Later today I’m delivering a new talk called, The Facts and Fallacies of Fats at the New York Vegetarian Festival.
So today’s post is short and sweet.
This is a great new recipe I developed recently. Not only is it packed with nutrients and bursting with flavor, but it’s also great to pack and take along for a long day.

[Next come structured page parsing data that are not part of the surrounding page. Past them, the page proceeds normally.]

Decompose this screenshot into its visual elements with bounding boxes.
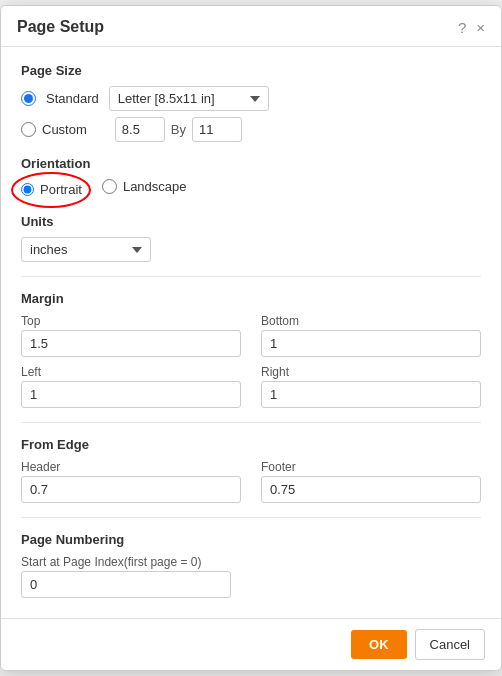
units-select[interactable]: inches centimeters millimeters points (21, 237, 151, 262)
header-field: Header (21, 460, 241, 503)
landscape-label: Landscape (123, 179, 187, 194)
custom-row: Custom By (21, 117, 481, 142)
custom-height-input[interactable] (192, 117, 242, 142)
margin-bottom-field: Bottom (261, 314, 481, 357)
footer-input[interactable] (261, 476, 481, 503)
by-label: By (171, 122, 186, 137)
page-numbering-section: Page Numbering Start at Page Index(first… (21, 532, 481, 598)
units-section: Units inches centimeters millimeters poi… (21, 214, 481, 262)
standard-label: Standard (46, 91, 99, 106)
footer-field: Footer (261, 460, 481, 503)
footer-label: Footer (261, 460, 481, 474)
page-size-section: Page Size Standard Letter [8.5x11 in] Cu… (21, 63, 481, 142)
dialog-title: Page Setup (17, 18, 104, 36)
divider-2 (21, 422, 481, 423)
custom-width-input[interactable] (115, 117, 165, 142)
margin-right-input[interactable] (261, 381, 481, 408)
landscape-radio[interactable] (102, 179, 117, 194)
margin-left-field: Left (21, 365, 241, 408)
close-button[interactable]: × (476, 20, 485, 35)
start-page-label: Start at Page Index(first page = 0) (21, 555, 481, 569)
start-page-field: Start at Page Index(first page = 0) (21, 555, 481, 598)
page-size-label: Page Size (21, 63, 481, 78)
margin-bottom-input[interactable] (261, 330, 481, 357)
edge-grid: Header Footer (21, 460, 481, 503)
margin-grid: Top Bottom Left Right (21, 314, 481, 408)
orientation-section: Orientation Portrait Landscape (21, 156, 481, 200)
custom-label: Custom (42, 122, 87, 137)
cancel-button[interactable]: Cancel (415, 629, 485, 660)
margin-right-label: Right (261, 365, 481, 379)
units-label: Units (21, 214, 481, 229)
orientation-label: Orientation (21, 156, 481, 171)
standard-radio[interactable] (21, 91, 36, 106)
standard-row: Standard Letter [8.5x11 in] (21, 86, 481, 111)
margin-top-label: Top (21, 314, 241, 328)
margin-left-label: Left (21, 365, 241, 379)
orientation-row: Portrait Landscape (21, 179, 481, 200)
page-numbering-label: Page Numbering (21, 532, 481, 547)
start-page-input[interactable] (21, 571, 231, 598)
paper-size-select[interactable]: Letter [8.5x11 in] (109, 86, 269, 111)
page-setup-dialog: Page Setup ? × Page Size Standard Letter… (0, 5, 502, 671)
margin-top-input[interactable] (21, 330, 241, 357)
margin-label: Margin (21, 291, 481, 306)
margin-top-field: Top (21, 314, 241, 357)
margin-section: Margin Top Bottom Left Right (21, 291, 481, 408)
margin-left-input[interactable] (21, 381, 241, 408)
divider-3 (21, 517, 481, 518)
portrait-label: Portrait (40, 182, 82, 197)
portrait-wrapper: Portrait (21, 182, 82, 197)
ok-button[interactable]: OK (351, 630, 407, 659)
divider-1 (21, 276, 481, 277)
dialog-footer: OK Cancel (1, 618, 501, 670)
header-icons: ? × (458, 20, 485, 35)
landscape-row: Landscape (102, 179, 187, 194)
dialog-body: Page Size Standard Letter [8.5x11 in] Cu… (1, 47, 501, 618)
help-button[interactable]: ? (458, 20, 466, 35)
margin-right-field: Right (261, 365, 481, 408)
dialog-header: Page Setup ? × (1, 6, 501, 47)
custom-size-row: By (115, 117, 242, 142)
from-edge-section: From Edge Header Footer (21, 437, 481, 503)
custom-radio[interactable] (21, 122, 36, 137)
header-input[interactable] (21, 476, 241, 503)
header-label: Header (21, 460, 241, 474)
from-edge-label: From Edge (21, 437, 481, 452)
margin-bottom-label: Bottom (261, 314, 481, 328)
portrait-radio[interactable] (21, 183, 34, 196)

I know I’ll have a few on me today at the Veg Fest!
This recipe calls for Bulgur wheat, but if you are following a gluten-free diet, it can easily be substituted with either quinoa or amaranth.
Red Lentil, Bulgur Wheat and Kale Patties
Makes 7-9 patties
1.5 cups of red lentils
1/2 cup of bulgur wheat (or quinoa or amaranth for gluten free)
1/3 cup of oats (either quick cooking or old fashioned)*
1 cup of kale, swiss chard or spinach - chopped
4 tbsps of canned diced tomato or tomato paste
1 clove garlic - minced
1 tbsp garlic powder
1 tbsp onion powder
Small handful of fresh or 1 tsp of dried basil
1 tsp of dried tarragon or oregano
Lemon juice, ginger powder and black pepper to taste
5 cups of water or veggie broth
* get gluten-free oats if needed.
Start by boiling the red lentils in the water or broth for about 10 to 15 minutes. As the lentils begin to soften and break down, add the bulgur wheat, garlic, and spices and cook for another 10 minutes (if you are using fresh basil, save it until the end). The water in the pan should be almost completely absorbed.
Turn the heat to low and add the oats, diced tomatoes, and chopped greens. Stir until well combined. Add the lemon juice and fresh basil if you’re using it.
Cook for another 1 to 2 minutes or until the greens have softened and turned bright green.
Now pre-heat the oven to 375. Let the mixture sit while the oven pre-heats. This is important because you want to give the oats a chance to absorb any remaining liquid in the mixture. This will make the mixture start to stick together.
I recommend letting the mixture sit for at least 10 minutes.
Now line a baking sheet with parchment paper. Using a tablespoon scoop out two tablespoons of the mixture and form into patties on the pan. If the mixture is too watery, they will not stick together, try adding more oats if this is an issue.
Once the patties are formed place in the oven and let cook for 15-18 minutes or until the patties start to brown on top. If you’d like you can flip the patties over at 12 minutes, but this isn’t necessary and increases the chance of the patties breaking apart.
I like to toss these on top of a large salad with lots of veggies, or just stick a few in a bag and take them with me for an easy on-the-go meal. They also make great burger replacements. Also try putting a tahini sauce on top.
As always the information presented in this blog is for educational purposes only. It should not be considered as specific medical, nutritional, lifestyle, or other health-related advice.